Professor Danny Altman: When I talk about the B cells making the antibodies and people will have heard a lot about, um, antibody screening and public health England antibody testing and do the antibodies wane with time and how many people in the population have antibodies, that's a very simple measure of antibodies, which is all the antibodies in a person's blood at any given time where if you took a plastic plate and, um, stuck some COVID spike antigen to that plate would bind to that plate. And that's a sort of, you know, quite useful, um, really rough and ready measure of does this person have antibodies at the moment in their blood, okay? And it's a kind of very, very distant cousin of the much fancier measure that I'm talking about, which is the small subset of all of those antibodies that really do the business. So so when I say really do the business, it's a subset of them that are so targeted to the business end of the virus, what's called the, um, the RBD, the receptor binding domain.
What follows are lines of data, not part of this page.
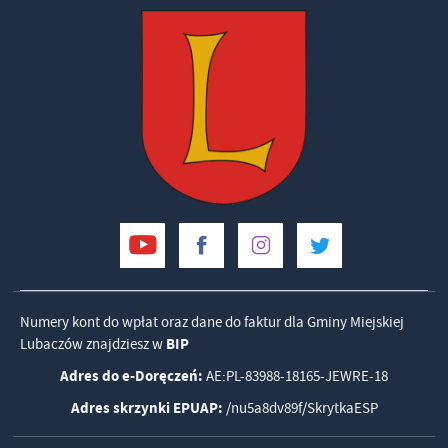
Numery kont do wpłat oraz dane do faktur dla Gminy Miejskiej
Lubaczów znajdziesz w
BIP
Adres do e-Doręczeń:
AE:PL-83988-18165-JEWRE-18
Adres skrzynki EPUAP:
/nu5a8dv89f/SkrytkaESP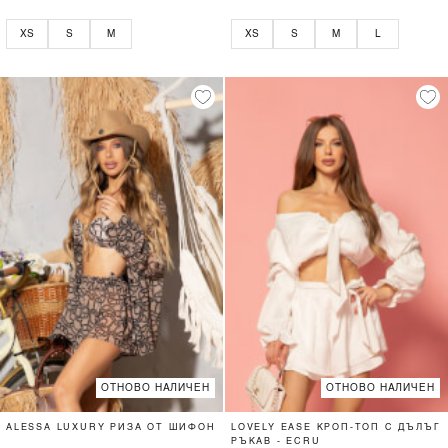
XS
S
M
XS
S
M
L
ОТНОВО НАЛИЧЕН
ОТНОВО НАЛИЧЕН
ALESSA LUXURY РИЗА ОТ ШИФОН
LOVELY EASE КРОП-ТОП С ДЪЛЪГ
РЪКАВ - ECRU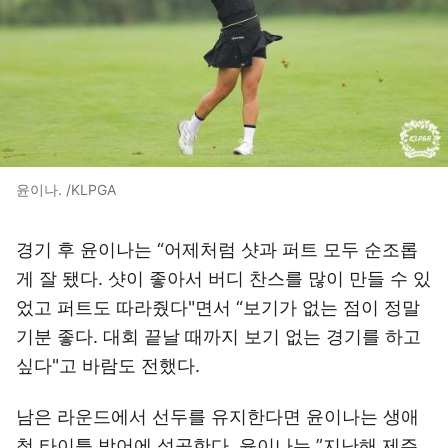
윤이나. /KLPGA
경기 후 윤이나는 “어제처럼 샷과 퍼트 모두 순조롭
게 잘 됐다. 샷이 좋아서 버디 찬스를 많이 만들 수 있
었고 퍼트도 따라줬다"면서 “보기가 없는 점이 정말
기분 좋다. 대회 끝날 때까지 보기 없는 경기를 하고
싶다"고 바람도 전했다.
남은 라운드에서 선두를 유지한다면 윤이나는 생애
첫 타이틀 방어에 성공한다. 윤이나는 ”지난해 제주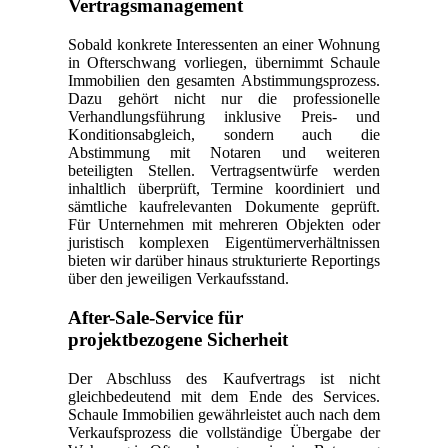
Vertragsmanagement
Sobald konkrete Interessenten an einer Wohnung
in Ofterschwang vorliegen, übernimmt Schaule
Immobilien den gesamten Abstimmungsprozess.
Dazu gehört nicht nur die professionelle
Verhandlungsführung inklusive Preis- und
Konditionsabgleich, sondern auch die
Abstimmung mit Notaren und weiteren
beteiligten Stellen. Vertragsentwürfe werden
inhaltlich überprüft, Termine koordiniert und
sämtliche kaufrelevanten Dokumente geprüft.
Für Unternehmen mit mehreren Objekten oder
juristisch komplexen Eigentümerverhältnissen
bieten wir darüber hinaus strukturierte Reportings
über den jeweiligen Verkaufsstand.
After-Sale-Service für
projektbezogene Sicherheit
Der Abschluss des Kaufvertrags ist nicht
gleichbedeutend mit dem Ende des Services.
Schaule Immobilien gewährleistet auch nach dem
Verkaufsprozess die vollständige Übergabe der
And it's that RBD that binds to ACE2 on your cells and gets into your cells and infects you. So if you're a person that's got loads of antibodies on board that are going to hang on to that RBD and stop it getting into your cells, you can't get infected. And so, so the assays to test for that are really quite fancy and quite demanding and not that many people in the world do them well. We've been very lucky to collaborate with people who do them absolutely brilliantly. And if you measure those, that's what I was talking about. You get very excited, or I get very excited because there are many people out there who've had the vaccine, who've got enormous levels of these neutralizing antibodies, and you could never ever imagine them being susceptible to infection. But the levels that we're seeing in vaccinated people are, you know, 10, 100, 1,000 times greater than the levels we're seeing in people who just got infected and never got a vaccine. So if there's anybody out there who still believes in the kind of old version of the herd immunity argument, like I had COVID so I don't need the vaccine, no, don't don't go there because it's not it's not the same level of immunity at all.
Dr Rupy: Yeah, absolutely. I'm really glad that we clarified that because, you know, if one of the mechanisms behind long COVID is in fact a lingering infection, then that's another reason why a vaccine which elicits such a significant response in neutralizing antibodies would be useful against, uh, reducing their risk.
Professor Danny Altman: Yeah, and I think I think there'll be a lot of work published on that in the coming weeks and months, including especially from the long COVID groups that I think will be quite persuasive.
Dr Rupy: Yeah, absolutely. Danny, this has been fascinating. Thank you so much for your time. I really do appreciate it and I hope it's been a great pleasure.